Explanation of Lyme Titer Blood Test Results

Lyme titer blood testing is very similar to other titer tests for different diseases. When an illness strikes, the body creates antibodies to combat the invader. Bacteria, viruses, fungi – they’re all treated the same. The goal is to kill off the invader to restore health. Lyme disease can be particularly difficult to detect or treat because the bacteria can actually create a “shell” which prevents the antibodies from attacking it. That’s where this blood test can become quite helpful.

Lyme disease takes two forms: active and chronic. The chronic infection can be particularly devastating because they symptoms may be vague, but progressive and potentially debilitating. Chronic infections may even affect the heart. It is spread by ticks and creates a distinctive bulls-eye rash at the infection site, but up to half of people don’t experience this symptom. This test can determine if antibodies are present, if they’ve ever been present, and how active the infection happens to be.

What Do My Test Results Mean?

If you’ve received a Lyme titer blood test, then it is important to always receive a second opinion from a disease literate doctor. Not every provider has experience with Lyme disease, especially in areas that are not prone to the ticks that spread it. The test results may be misinterpreted, which is why a second opinion is mandatory.

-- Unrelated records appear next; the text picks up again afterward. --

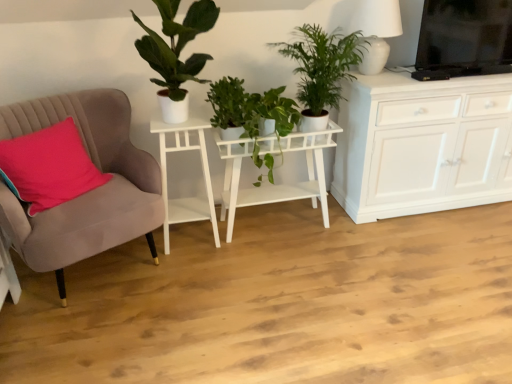 Question: From a real-world perspective, is pink fabric pillow at left positioned above or below white matte plant stand at center, the 2th table from the left?

Choices:
 (A) below
 (B) above

Answer: (B)

Question: Is pink fabric pillow at left situated inside white matte plant stand at center, the 2th table from the left, or outside?

Choices:
 (A) inside
 (B) outside

Answer: (B)

Question: Estimate the real-world distances between objects in this image. Which object is farther from the green leafy plant at upper center, marked as the first houseplant in a right-to-left arrangement?

Choices:
 (A) pink fabric pillow at left
 (B) white matte side table at left, placed as the second table when sorted from right to left
 (C) white ceramic lamp at upper right
 (D) green matte plant at upper left, which is the first houseplant in left-to-right order
 (E) white matte plant stand at center, the first table positioned from the right

Answer: (A)

Question: Estimate the real-world distances between objects in this image. Which object is closer to the white matte plant stand at center, the 2th table from the left?

Choices:
 (A) pink fabric pillow at left
 (B) green matte plant at upper left, which is counted as the third houseplant, starting from the right
 (C) suede armchair at left
 (D) green glossy plant at center, which appears as the second houseplant when viewed from the right
 (E) white matte side table at left, which is counted as the 1th table, starting from the left

Answer: (D) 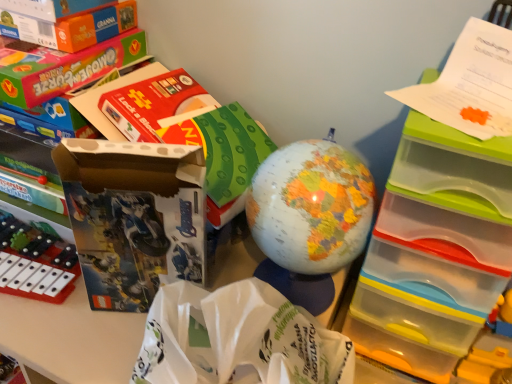 Consider the image. What is the approximate width of orange cardboard box at upper left?

It is 10.72 inches.

Identify the location of orange cardboard box at upper left. The width and height of the screenshot is (512, 384). (71, 27).

This screenshot has width=512, height=384. Identify the location of white paper bag at center. (238, 339).

What do you see at coordinates (238, 339) in the screenshot? I see `white paper bag at center` at bounding box center [238, 339].

What is the approximate width of matte cardboard box at left?

It is 3.41 inches.

What are the coordinates of `yellow plastic toy at lower right, which is counted as the third toy, starting from the left` in the screenshot? It's located at (487, 360).

Where is `orange cardboard box at upper left`? The image size is (512, 384). orange cardboard box at upper left is located at coordinates (71, 27).

Can you confirm if matte plastic xylophone at left, marked as the third toy in a right-to-left arrangement, is thinner than matte cardboard box at left?

In fact, matte plastic xylophone at left, marked as the third toy in a right-to-left arrangement, might be wider than matte cardboard box at left.

Who is more distant, matte plastic xylophone at left, the 1th toy viewed from the left, or matte cardboard box at left?

Positioned behind is matte plastic xylophone at left, the 1th toy viewed from the left.

Is matte plastic xylophone at left, marked as the third toy in a right-to-left arrangement, positioned beyond the bounds of matte cardboard box at left?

Most people who have the Lyme titer blood test will have a negative result. This means that not only do they not have an active infection of the disease, but they’ve never been infected by the bacteria that is spread by the ticks that carry it… in theory. If a doctor suspects Lyme disease and prescribes antibiotics for early intervention, this can actually reduce the antibody response to the disease and make it undetectable, therefore creating the potential of a false negative.

When there is a positive test, then this means that at some point in time, there was a bacterial infection. The body may have fought off the infection or it may have been removed by antibiotics. The level of antibodies that are present may also indicate the level of infection that is present. More antibodies may indicate an acute infection or a relapse of a chronic infection.

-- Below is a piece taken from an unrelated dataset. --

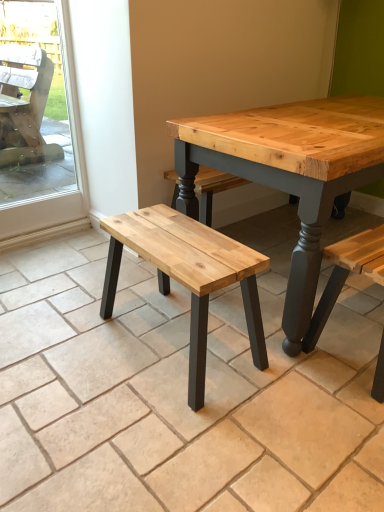 Where is `free point above natural wood bench at center (from a real-world perspective)`? This screenshot has width=384, height=512. free point above natural wood bench at center (from a real-world perspective) is located at coordinates (176, 234).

Lyme Titer Blood Tests Are Not Used For Screening

The immunoblot process is not an effective screening tool for the presence of Lyme disease because there are so many different variables that may be present. Some people may not have increased reactivity to a Lyme titer blood test for up to 6 months after the initial infection period passes. Although certain serums can be detected as early as 14 days after the onset of the disease, this may be enough time to have the disease transition from an acute infection to a chronic infection.

Individuals who have early stage Lyme disease often do not have enough antibodies present for a positive test result to be generated. In those who have a suppressed immune system for any reason may have test results that are difficult to interpret. Women who are pregnant may also have conflicting results from the general population.

In addition to the false negative results, a false positive result can occur in individuals who have received blood products within the past year, either from transfusions, because of surgery, or for other reasons. Certain diseases, the flu, and multiple sclerosis may also generate false positive results that send medical providers down an inaccurate treatment path.

Is a Lyme Literate Doctor Necessary For Treatment?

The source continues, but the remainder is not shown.